Crianças, mães e pais devidamente acomodados, com sorrisos largos e estendidos, voltavam seus pares de olhos para Juliana Mado e Vinícius Bolívar, integrantes da Cia., convidados a conduzir mais uma edição do curso Múltiplo Ancestral, dentro do programa CCBB Educativo – Arte & Educação. O violão permeando e pautando cada uma das notas das três histórias trazidas contadas pelo par de intérpretes, que assumiam diferentes personagens a cada nova batida da percussão.
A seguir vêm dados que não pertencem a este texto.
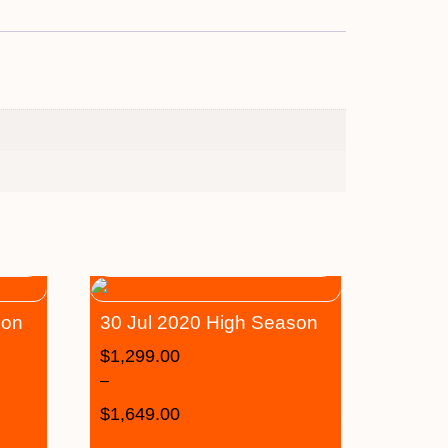
son
30 Jul 2020 High Season
$
1,299.00
–
$
1,649.00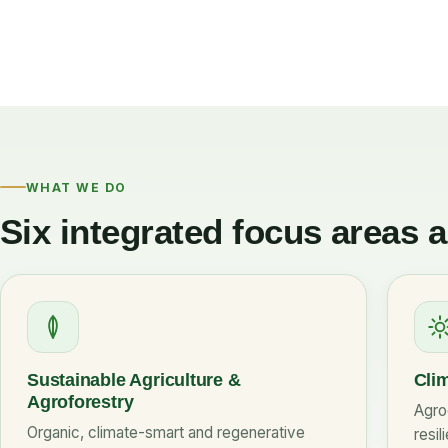
WHAT WE DO
Six integrated focus areas 
Sustainable Agriculture &
Clim
Agroforestry
Agro
Organic, climate-smart and regenerative
resil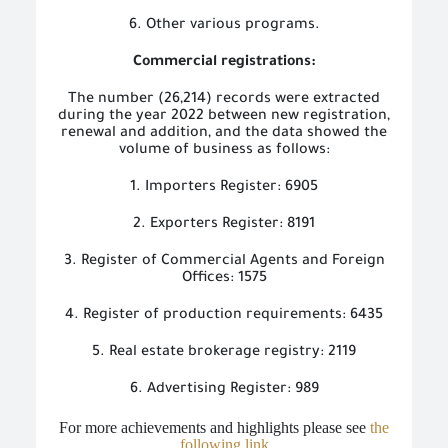
6. Other various programs.
Commercial registrations:
The number (26,214) records were extracted
during the year 2022 between new registration,
renewal and addition, and the data showed the
volume of business as follows:
1. Importers Register: 6905
2. Exporters Register: 8191
3. Register of Commercial Agents and Foreign
Offices: 1575
4. Register of production requirements: 6435
5. Real estate brokerage registry: 2119
6. Advertising Register: 989
For more achievements and highlights please see
the
following link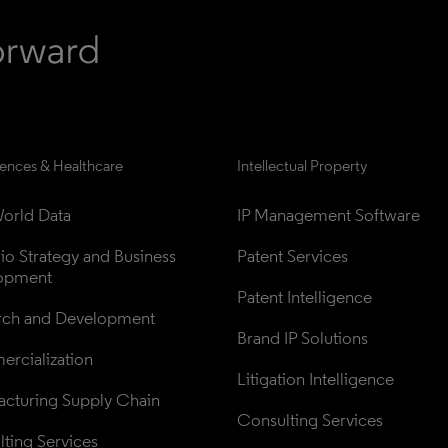
iences & Healthcare
Intellectual Property
orld Data
IP Management Software
lio Strategy and Business 
Patent Services
opment
Patent Intelligence
rch and Development
Brand IP Solutions
rcialization
Litigation Intelligence
cturing Supply Chain
Consulting Services
ting Services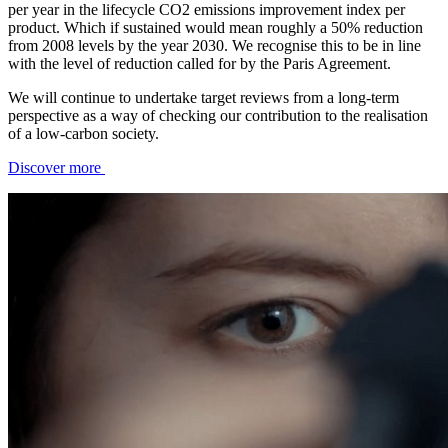
per year in the lifecycle CO2 emissions improvement index per
product. Which if sustained would mean roughly a 50% reduction
from 2008 levels by the year 2030. We recognise this to be in line
with the level of reduction called for by the Paris Agreement.
We will continue to undertake target reviews from a long-term
perspective as a way of checking our contribution to the realisation
of a low-carbon society.
Discover more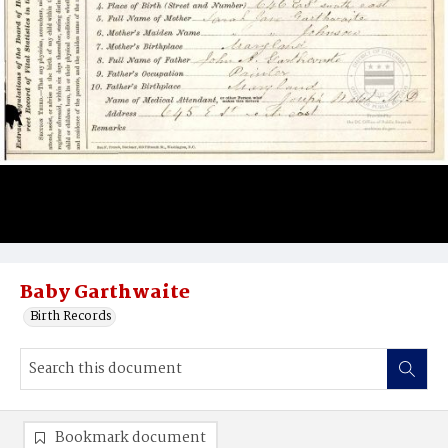
Baby Garthwaite
Birth Records
Bookmark document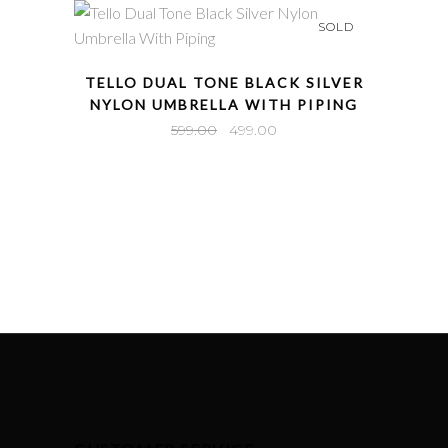
₹549.00.
₹449.00.
SOLD
QUICK VIEW
TELLO DUAL TONE BLACK SILVER
NYLON UMBRELLA WITH PIPING
Original
Current
599.00
499.00
price
price
was:
is:
₹599.00.
₹499.00.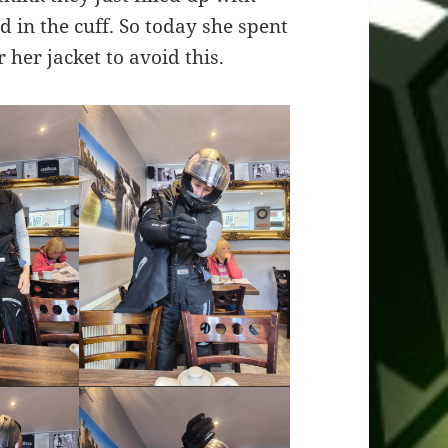
 in the cuff. So today she spent
 her jacket to avoid this.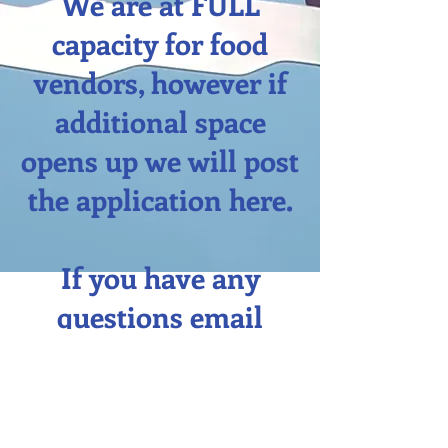
We are at FULL
capacity for food
vendors, however if
additional space
opens up we will post
the application here.
If you have any
questions email
josh.egolf@cmg.com.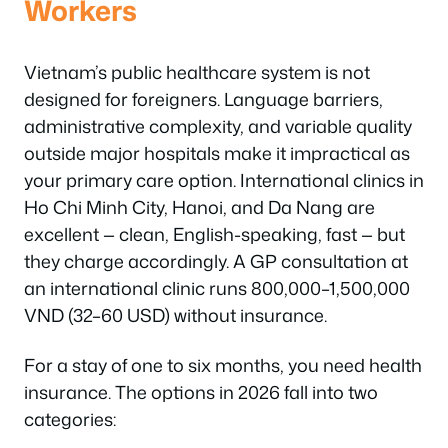
Workers
Vietnam’s public healthcare system is not
designed for foreigners. Language barriers,
administrative complexity, and variable quality
outside major hospitals make it impractical as
your primary care option. International clinics in
Ho Chi Minh City, Hanoi, and Da Nang are
excellent — clean, English-speaking, fast — but
they charge accordingly. A GP consultation at
an international clinic runs 800,000–1,500,000
VND (32–60 USD) without insurance.
For a stay of one to six months, you need health
insurance. The options in 2026 fall into two
categories: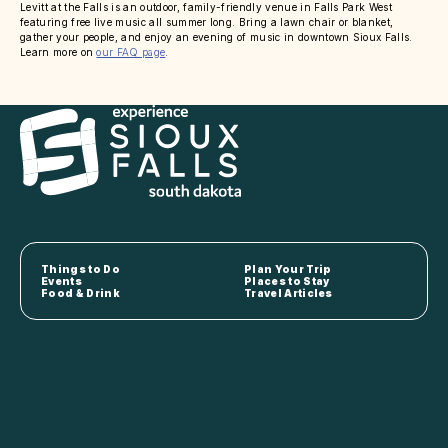
Levitt at the Falls is an outdoor, family-friendly venue in Falls Park West
featuring free live music all summer long. Bring a lawn chair or blanket,
gather your people, and enjoy an evening of music in downtown Sioux Falls.
Learn more on
our FAQ page
.
Things to Do
Plan Your Trip
Events
Places to Stay
Food & Drink
Travel Articles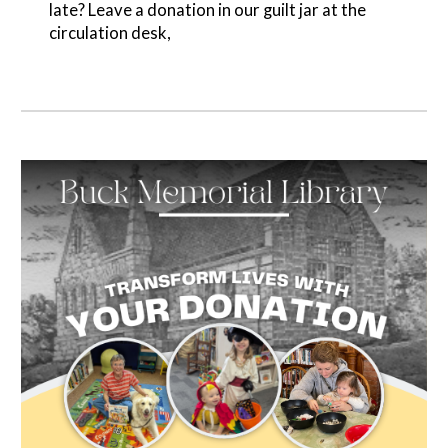
late? Leave a donation in our guilt jar at the
circulation desk,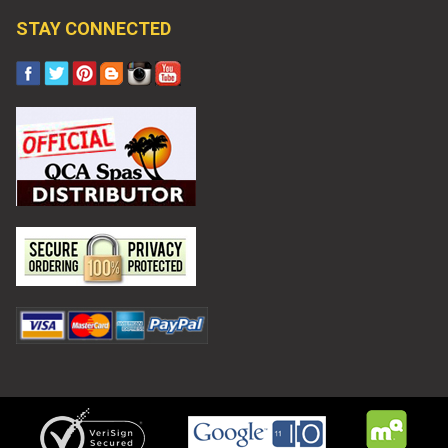
STAY CONNECTED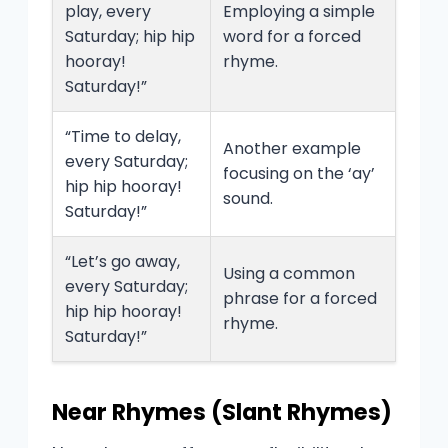
play, every
Employing a simple
Saturday; hip hip
word for a forced
hooray!
rhyme.
Saturday!”
“Time to delay,
Another example
every Saturday;
focusing on the ‘ay’
hip hip hooray!
sound.
Saturday!”
“Let’s go away,
Using a common
every Saturday;
phrase for a forced
hip hip hooray!
rhyme.
Saturday!”
Near Rhymes (Slant Rhymes)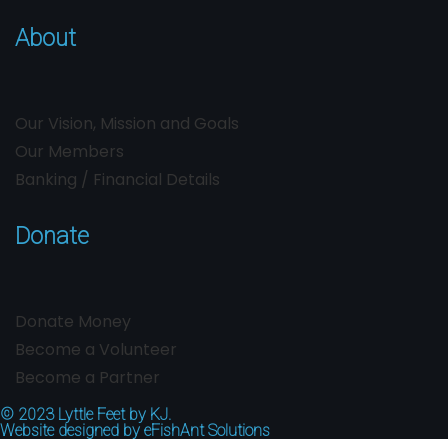
About
Our Vision, Mission and Goals
Our Members
Banking / Financial Details
Donate
Donate Money
Become a Volunteer
Become a Partner
© 2023
Lyttle Feet by KJ.
Website designed by
eFishAnt Solutions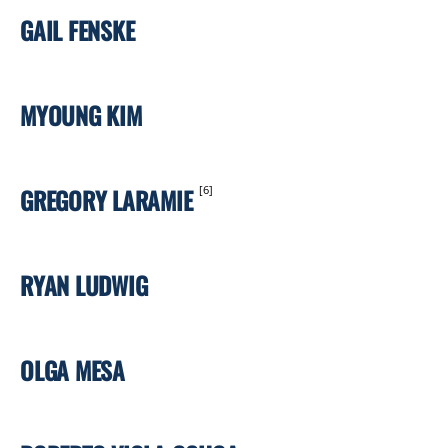
GAIL FENSKE
MYOUNG KIM
GREGORY LARAMIE
[6]
RYAN LUDWIG
OLGA MESA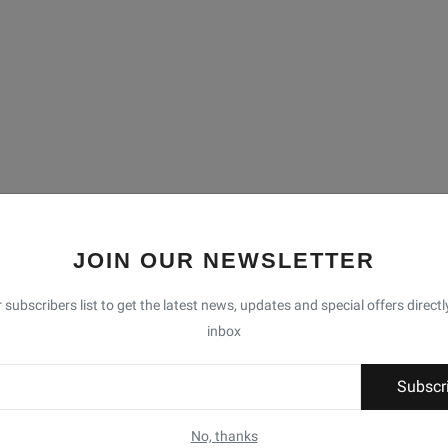
JOIN OUR NEWSLETTER
 subscribers list to get the latest news, updates and special offers directl
inbox
Subscr
No, thanks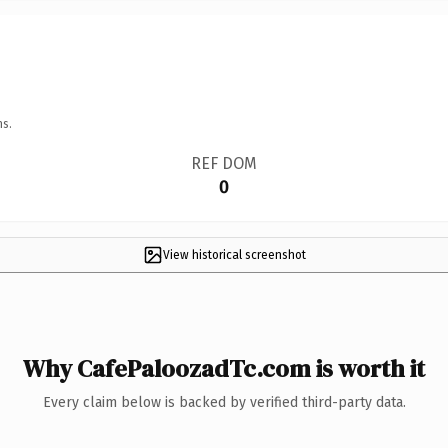
ns.
REF DOM
0
View historical screenshot
Why CafePaloozadTc.com is worth it
Every claim below is backed by verified third-party data.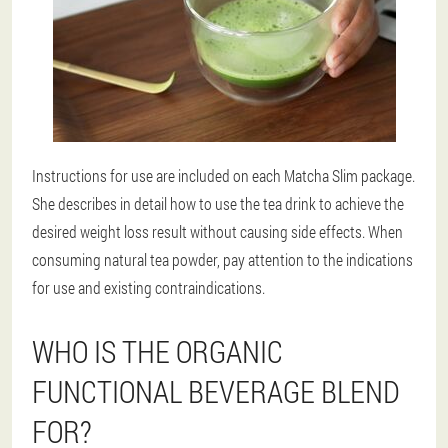
Instructions for use are included on each Matcha Slim package.
She describes in detail how to use the tea drink to achieve the
desired weight loss result without causing side effects. When
consuming natural tea powder, pay attention to the indications
for use and existing contraindications.
WHO IS THE ORGANIC
FUNCTIONAL BEVERAGE BLEND
FOR?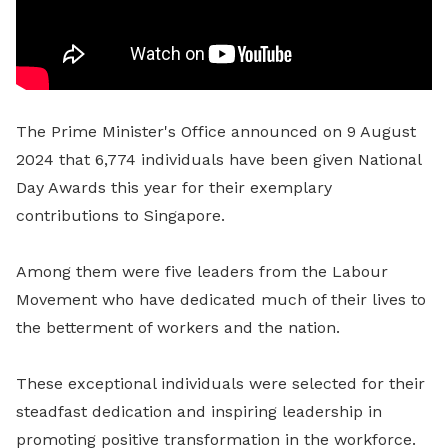
The Prime Minister's Office announced on 9 August
2024 that 6,774 individuals have been given National
Day Awards this year for their exemplary
contributions to Singapore.
Among them were five leaders from the Labour
Movement who have dedicated much of their lives to
the betterment of workers and the nation.
These exceptional individuals were selected for their
steadfast dedication and inspiring leadership in
promoting positive transformation in the workforce.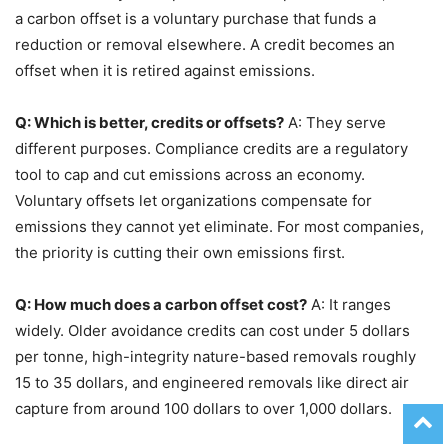
a carbon offset is a voluntary purchase that funds a
reduction or removal elsewhere. A credit becomes an
offset when it is retired against emissions.
Q: Which is better, credits or offsets?
A: They serve
different purposes. Compliance credits are a regulatory
tool to cap and cut emissions across an economy.
Voluntary offsets let organizations compensate for
emissions they cannot yet eliminate. For most companies,
the priority is cutting their own emissions first.
Q: How much does a carbon offset cost?
A: It ranges
widely. Older avoidance credits can cost under 5 dollars
per tonne, high-integrity nature-based removals roughly
15 to 35 dollars, and engineered removals like direct air
capture from around 100 dollars to over 1,000 dollars.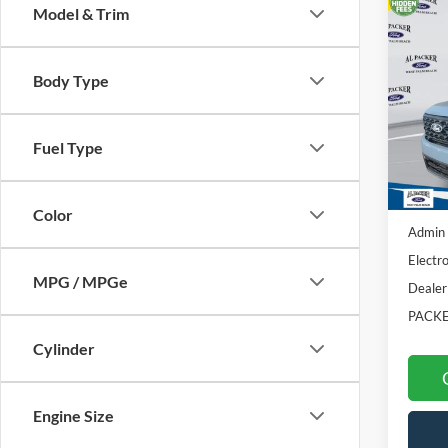
Co
Model & Trim
2026
Body Type
Pric
VIN:
3F
Fuel Type
In Sto
MSRP:
Color
Admin 
Electro
MPG / MPGe
Dealer
PACKE
Cylinder
Engine Size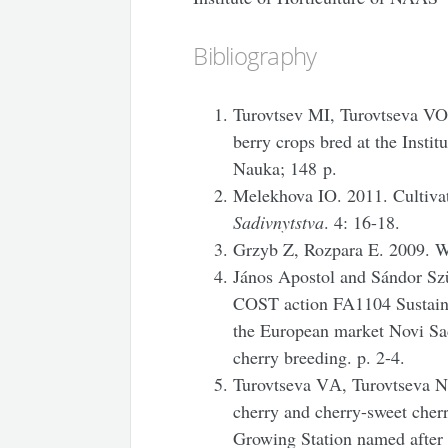
Bibliography
Turovtsev MI, Turovtseva VO, 
berry crops bred at the Instit
Nauka; 148 p.
Melekhova IO. 2011. Cultivat
Sadivnytstva
. 4: 16-18.
Grzyb Z, Rozpara E. 2009. W
János Apostol and Sándor Szü
COST action FA1104 Sustainab
the European market Novi Sad
cherry breeding. p. 2-4.
Turovtseva VА, Turovtseva N
cherry and cherry-sweet cher
Growing Station named after 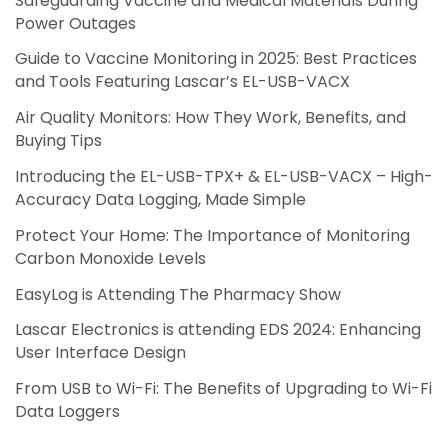
Safeguarding Vaccine and Medical Materials During
Power Outages
Guide to Vaccine Monitoring in 2025: Best Practices
and Tools Featuring Lascar’s EL-USB-VACX
Air Quality Monitors: How They Work, Benefits, and
Buying Tips
Introducing the EL-USB-TPX+ & EL-USB-VACX – High-
Accuracy Data Logging, Made Simple
Protect Your Home: The Importance of Monitoring
Carbon Monoxide Levels
EasyLog is Attending The Pharmacy Show
Lascar Electronics is attending EDS 2024: Enhancing
User Interface Design
From USB to Wi-Fi: The Benefits of Upgrading to Wi-Fi
Data Loggers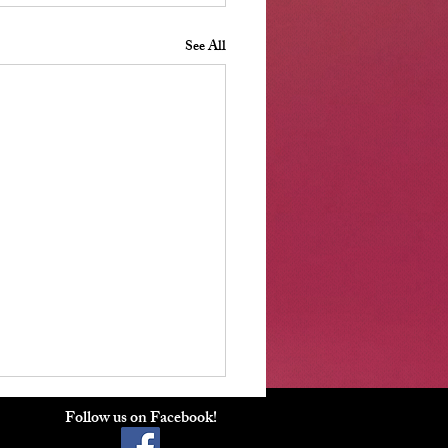
See All
ber 2025 Board Meeting
Follow us on Facebook!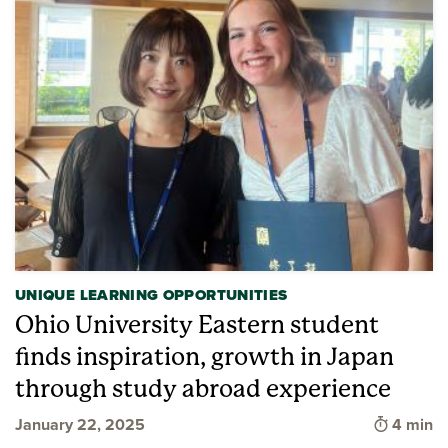
UNIQUE LEARNING OPPORTUNITIES
Ohio University Eastern student
finds inspiration, growth in Japan
through study abroad experience
Time to 
January 22, 2025
4 min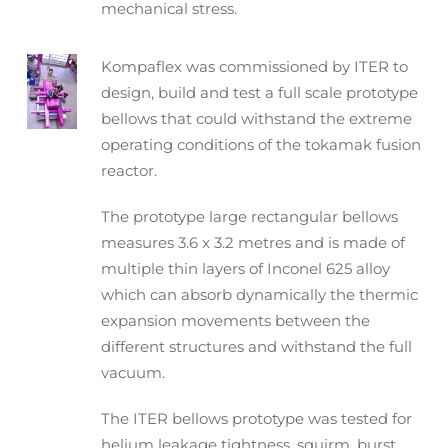
mechanical stress.
Kompaflex was commissioned by ITER to
design, build and test a full scale prototype
bellows that could withstand the extreme
operating conditions of the tokamak fusion
reactor.
The prototype large rectangular bellows
measures 3.6 x 3.2 metres and is made of
multiple thin layers of Inconel 625 alloy
which can absorb dynamically the thermic
expansion movements between the
different structures and withstand the full
vacuum.
The ITER bellows prototype was tested for
helium leakage tightness, squirm, burst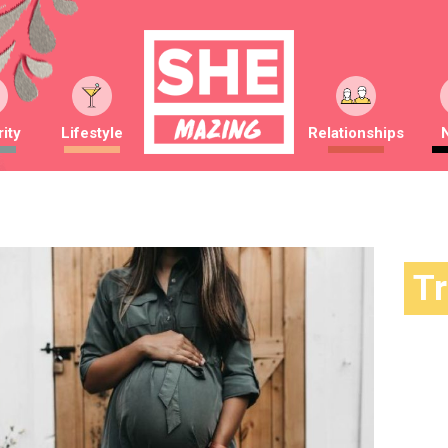
ity
Lifestyle
Relationships
T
As vozes partiam de apenas duas pessoas, mas se tornavam várias: ouvíamos tons graves e agudos, sisudos e festivos, assim como vozes que nos lembravam crianças e idosos.
Os cânticos utilizados durante a apresentação têm sua origem relacionada ao povo Fulni-ô, habitantes do município de Águas Belas, a 273 km da capital do estado de Pernambuco. Trata-se de um dos raros agrupamentos indígenas do Nordeste brasileiro que ainda possuem sua própria língua, o idioma Ia-tê. A percussão fulni-ô é intensamente marcada pelo maracá, instrumento de forte presença nessa edição do Múltiplo Ancestral.
Curumin, Maní e a formiga vermelha
A primeira das histórias trazia a figura do curumim, que se aproxima da onça e descobre a alma do animal, fortalecendo um laço de amizade que contrariava seu sábio avô. Esparramado em toda a sua sabedoria ancestral, ali figurada na trama da rede de dormir, o avô dizia que a onça não era bicho muito “afeito a afeto”. Ao fim, menino e onça nutriam seus laços em uma (re)descoberta mútua sobre a possibilidade de uma convivência integrada e harmoniosa entre o ser humano e a natureza.
A segunda narrativa, por sua vez, nos convidava a acompanhar a trajetória de Maní, uma menina indígena albina que fez nascer a mandioca – importante base alimentícia de muitos dos grupos indígenas brasileiros. Na versão trazida pela Cia. ju cata-histórias, Maní foi muitíssimo amada pelos pais, de maneira que a mandioca surge e é cultivada a partir do amor e dos laços familiares.
Por falar em mandioca, a última história nos levou até às poderosas terras astecas, onde o deus Quetzalcoatl mostra à formiga vermelha onde estão escondidas as espécies mais belas de milhos e cereais. No decorrer da narrativa, tatames verdes espalhados no chão se assemelhavam a uma grande floresta, alimentando uma atmosfera que remetia também visualmente a histórias indígenas. Pouco a pouco, personagens de tradições ameríndias passaram a habitar uma pequena floresta montada na área externa do CCBB DF.
Mesmo não tendo adentrado profundamente em debates atuais sobre pautas indígenas e ambientais, a atividade serviu como um convite para que espectadoras e espectadores pudessem se aproximar desse universo de saberes, e tal aproximação se deu de maneira ativa e verdadeiramente empática. Entre adultos e crianças, os corpos presentes na ação voltaram-se de maneira muito atenta e afetuosa à representação das histórias, quase como num abraço de rede de dormir, em que as tramas e costuras se acomodam às nossas curvas.